Frequently asked questions
- What is a long put on DAIO?
- A long put on DAIO is the long put strategy applied to DAIO (stock). The strategy is structurally bearish: A long put buys downside exposure with a fixed maximum loss equal to the premium paid; profit accrues if the underlying closes below the strike minus premium at expiration. With DAIO stock trading near $3.21, the strikes shown on this page are snapped to the nearest listed DAIO chain strike and the premiums come straight from the end-of-day bid/ask midpoint.
- How are DAIO long put max profit and max loss calculated?
- Max profit equals the strike minus premium times 100 (reached at zero); max loss equals the premium times 100. Breakeven is strike minus premium.

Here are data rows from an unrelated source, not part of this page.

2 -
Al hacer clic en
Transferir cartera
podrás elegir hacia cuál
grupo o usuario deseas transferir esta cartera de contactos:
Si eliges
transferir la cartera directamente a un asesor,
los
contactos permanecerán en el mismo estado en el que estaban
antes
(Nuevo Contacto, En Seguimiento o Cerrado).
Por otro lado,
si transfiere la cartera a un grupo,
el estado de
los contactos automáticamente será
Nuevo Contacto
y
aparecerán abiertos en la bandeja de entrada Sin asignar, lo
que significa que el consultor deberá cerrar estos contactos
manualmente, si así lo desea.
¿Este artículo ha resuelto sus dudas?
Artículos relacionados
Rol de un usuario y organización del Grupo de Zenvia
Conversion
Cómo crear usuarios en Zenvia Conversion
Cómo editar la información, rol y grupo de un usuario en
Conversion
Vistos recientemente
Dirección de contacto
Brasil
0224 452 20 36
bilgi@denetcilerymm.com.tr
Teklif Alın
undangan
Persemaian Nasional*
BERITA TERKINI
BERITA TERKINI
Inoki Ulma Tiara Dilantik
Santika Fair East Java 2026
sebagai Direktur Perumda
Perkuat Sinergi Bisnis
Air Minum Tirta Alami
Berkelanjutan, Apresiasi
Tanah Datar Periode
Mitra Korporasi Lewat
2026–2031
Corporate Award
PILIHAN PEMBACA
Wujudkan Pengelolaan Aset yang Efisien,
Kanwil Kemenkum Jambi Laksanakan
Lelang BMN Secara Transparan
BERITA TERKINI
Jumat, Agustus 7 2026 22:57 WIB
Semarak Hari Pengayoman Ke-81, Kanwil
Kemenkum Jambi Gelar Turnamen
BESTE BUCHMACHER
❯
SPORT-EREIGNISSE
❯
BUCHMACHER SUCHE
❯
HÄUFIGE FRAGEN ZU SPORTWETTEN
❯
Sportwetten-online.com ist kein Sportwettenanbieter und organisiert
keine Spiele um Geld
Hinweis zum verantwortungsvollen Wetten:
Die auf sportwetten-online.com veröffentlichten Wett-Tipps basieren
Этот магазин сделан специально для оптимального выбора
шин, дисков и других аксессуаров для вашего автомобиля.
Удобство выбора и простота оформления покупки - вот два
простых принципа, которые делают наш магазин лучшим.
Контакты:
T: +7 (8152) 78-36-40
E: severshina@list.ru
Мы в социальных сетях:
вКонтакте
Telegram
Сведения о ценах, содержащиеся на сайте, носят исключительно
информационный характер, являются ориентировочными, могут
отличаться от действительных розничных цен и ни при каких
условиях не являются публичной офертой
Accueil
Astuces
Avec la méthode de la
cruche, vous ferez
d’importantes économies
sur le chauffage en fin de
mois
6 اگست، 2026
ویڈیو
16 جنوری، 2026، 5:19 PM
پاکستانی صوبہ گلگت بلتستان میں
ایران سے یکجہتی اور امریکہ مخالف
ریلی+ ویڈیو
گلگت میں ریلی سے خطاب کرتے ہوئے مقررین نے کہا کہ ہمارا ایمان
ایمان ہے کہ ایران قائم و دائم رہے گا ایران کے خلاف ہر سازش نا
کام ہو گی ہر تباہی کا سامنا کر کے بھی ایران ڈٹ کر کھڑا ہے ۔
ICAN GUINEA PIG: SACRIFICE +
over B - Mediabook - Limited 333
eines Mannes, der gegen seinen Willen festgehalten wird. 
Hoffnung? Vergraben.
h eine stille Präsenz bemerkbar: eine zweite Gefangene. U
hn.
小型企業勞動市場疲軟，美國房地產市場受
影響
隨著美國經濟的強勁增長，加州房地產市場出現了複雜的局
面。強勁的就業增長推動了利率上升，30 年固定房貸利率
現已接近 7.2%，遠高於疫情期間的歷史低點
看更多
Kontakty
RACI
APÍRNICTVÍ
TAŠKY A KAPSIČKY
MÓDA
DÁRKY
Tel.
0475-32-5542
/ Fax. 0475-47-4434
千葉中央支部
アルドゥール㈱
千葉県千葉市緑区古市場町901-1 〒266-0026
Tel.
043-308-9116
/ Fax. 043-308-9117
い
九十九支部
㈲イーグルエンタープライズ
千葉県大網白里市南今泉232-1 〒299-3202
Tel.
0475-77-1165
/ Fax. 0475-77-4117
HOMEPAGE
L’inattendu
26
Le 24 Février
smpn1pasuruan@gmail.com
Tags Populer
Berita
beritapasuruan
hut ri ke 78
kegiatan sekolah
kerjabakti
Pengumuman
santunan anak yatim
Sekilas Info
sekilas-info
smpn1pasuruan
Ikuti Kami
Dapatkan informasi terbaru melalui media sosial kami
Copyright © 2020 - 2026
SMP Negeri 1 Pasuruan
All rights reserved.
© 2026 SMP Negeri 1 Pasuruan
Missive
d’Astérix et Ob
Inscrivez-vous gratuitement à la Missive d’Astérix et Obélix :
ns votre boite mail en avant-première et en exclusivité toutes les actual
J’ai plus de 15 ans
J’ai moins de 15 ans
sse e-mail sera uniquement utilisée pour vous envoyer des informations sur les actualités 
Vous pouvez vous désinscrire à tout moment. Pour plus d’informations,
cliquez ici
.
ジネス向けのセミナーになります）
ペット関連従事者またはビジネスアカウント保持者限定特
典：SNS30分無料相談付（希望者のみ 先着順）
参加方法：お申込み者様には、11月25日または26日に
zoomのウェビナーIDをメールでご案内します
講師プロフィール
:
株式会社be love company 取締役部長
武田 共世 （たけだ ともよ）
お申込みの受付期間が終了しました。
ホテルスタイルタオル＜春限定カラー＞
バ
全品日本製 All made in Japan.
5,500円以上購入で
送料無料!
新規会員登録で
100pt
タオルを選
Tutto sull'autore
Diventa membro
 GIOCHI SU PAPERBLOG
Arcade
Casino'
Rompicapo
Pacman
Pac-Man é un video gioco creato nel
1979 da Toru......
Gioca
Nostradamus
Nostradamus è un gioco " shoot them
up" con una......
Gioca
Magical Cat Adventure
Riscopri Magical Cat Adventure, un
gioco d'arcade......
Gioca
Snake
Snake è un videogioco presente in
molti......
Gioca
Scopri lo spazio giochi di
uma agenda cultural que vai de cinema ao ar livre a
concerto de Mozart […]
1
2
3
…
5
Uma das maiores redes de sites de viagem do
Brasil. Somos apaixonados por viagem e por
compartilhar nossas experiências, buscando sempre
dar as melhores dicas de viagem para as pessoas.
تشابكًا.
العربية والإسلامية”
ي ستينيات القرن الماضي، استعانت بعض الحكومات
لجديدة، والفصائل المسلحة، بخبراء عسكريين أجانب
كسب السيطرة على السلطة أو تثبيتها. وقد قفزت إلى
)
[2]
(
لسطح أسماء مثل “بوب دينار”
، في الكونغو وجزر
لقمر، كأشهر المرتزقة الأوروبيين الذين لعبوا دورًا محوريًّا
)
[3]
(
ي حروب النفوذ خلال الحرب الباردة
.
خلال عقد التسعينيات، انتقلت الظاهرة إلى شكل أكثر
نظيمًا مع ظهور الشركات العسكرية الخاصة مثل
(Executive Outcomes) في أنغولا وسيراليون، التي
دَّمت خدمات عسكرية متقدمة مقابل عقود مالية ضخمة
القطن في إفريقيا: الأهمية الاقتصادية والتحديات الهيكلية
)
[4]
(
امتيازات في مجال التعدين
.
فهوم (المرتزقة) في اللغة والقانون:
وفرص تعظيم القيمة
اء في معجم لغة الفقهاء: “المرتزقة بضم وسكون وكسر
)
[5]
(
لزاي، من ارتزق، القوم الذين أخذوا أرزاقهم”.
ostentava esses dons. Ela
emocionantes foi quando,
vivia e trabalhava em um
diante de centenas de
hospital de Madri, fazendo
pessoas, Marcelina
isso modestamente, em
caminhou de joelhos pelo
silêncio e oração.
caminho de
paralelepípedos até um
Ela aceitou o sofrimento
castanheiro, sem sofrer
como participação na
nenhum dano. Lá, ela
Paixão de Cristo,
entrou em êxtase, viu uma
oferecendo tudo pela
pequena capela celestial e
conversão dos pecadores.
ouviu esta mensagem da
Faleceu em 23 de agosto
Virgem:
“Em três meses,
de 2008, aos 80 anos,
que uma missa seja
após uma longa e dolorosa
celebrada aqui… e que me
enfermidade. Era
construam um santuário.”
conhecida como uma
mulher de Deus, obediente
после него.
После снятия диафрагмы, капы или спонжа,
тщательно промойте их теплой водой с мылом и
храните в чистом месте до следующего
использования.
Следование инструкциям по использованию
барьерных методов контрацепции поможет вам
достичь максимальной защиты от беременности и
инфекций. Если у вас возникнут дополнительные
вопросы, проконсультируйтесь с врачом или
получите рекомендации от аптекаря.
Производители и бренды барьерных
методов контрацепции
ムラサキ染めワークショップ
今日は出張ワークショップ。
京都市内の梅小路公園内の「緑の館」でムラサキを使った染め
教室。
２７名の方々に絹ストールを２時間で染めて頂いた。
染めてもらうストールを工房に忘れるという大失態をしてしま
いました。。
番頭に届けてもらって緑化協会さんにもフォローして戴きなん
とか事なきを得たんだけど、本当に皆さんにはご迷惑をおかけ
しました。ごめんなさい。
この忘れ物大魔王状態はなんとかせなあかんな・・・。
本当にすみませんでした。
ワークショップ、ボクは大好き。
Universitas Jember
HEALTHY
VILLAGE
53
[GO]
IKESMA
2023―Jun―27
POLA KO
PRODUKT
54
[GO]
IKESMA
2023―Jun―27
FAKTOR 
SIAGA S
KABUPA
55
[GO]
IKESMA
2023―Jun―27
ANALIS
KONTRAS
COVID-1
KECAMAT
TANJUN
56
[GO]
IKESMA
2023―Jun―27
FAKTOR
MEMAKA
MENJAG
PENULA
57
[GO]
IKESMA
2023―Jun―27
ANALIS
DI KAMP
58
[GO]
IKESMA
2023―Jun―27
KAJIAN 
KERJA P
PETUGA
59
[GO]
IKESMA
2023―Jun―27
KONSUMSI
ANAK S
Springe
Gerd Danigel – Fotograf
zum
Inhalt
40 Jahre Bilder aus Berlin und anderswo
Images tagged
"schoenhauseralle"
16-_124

For the DAIO long put priced from the end-of-day chain at a 30-day expiry (ATM IV 113.70%), the computed maximum profit is unbounded per contract and the computed maximum loss is unbounded per contract. Live intraday quotes will differ as the chain moves through the trading session.
- What is the breakeven for a DAIO long put?
- The breakeven for the DAIO long put priced on this page is no defined breakeven on the modeled curve at expiration, derived from end-of-day chain premiums. Breakeven is the underlying price at which the strategy's P&L crosses zero ignoring transaction costs and assignment risk. The current DAIO market-implied 1-standard-deviation expected move is approximately 32.60%; if the move sits well outside the breakeven distance, the structure's risk-reward becomes correspondingly tighter.
- When should you consider a long put on DAIO?
- Long puts on DAIO hedge an existing long DAIO stock position or express a bearish view with defined risk; position sizing typically scales the put notional to the underlying DAIO exposure being hedged.
- How does current DAIO implied volatility affect this long put?
- DAIO ATM IV is at 113.70% with IV rank near 23.87%, which is on the low end of its 1-year range. Premium-buying structures (long call, long put, debit spreads) are relatively cheap in this regime; premium-selling structures collect less credit per unit risk.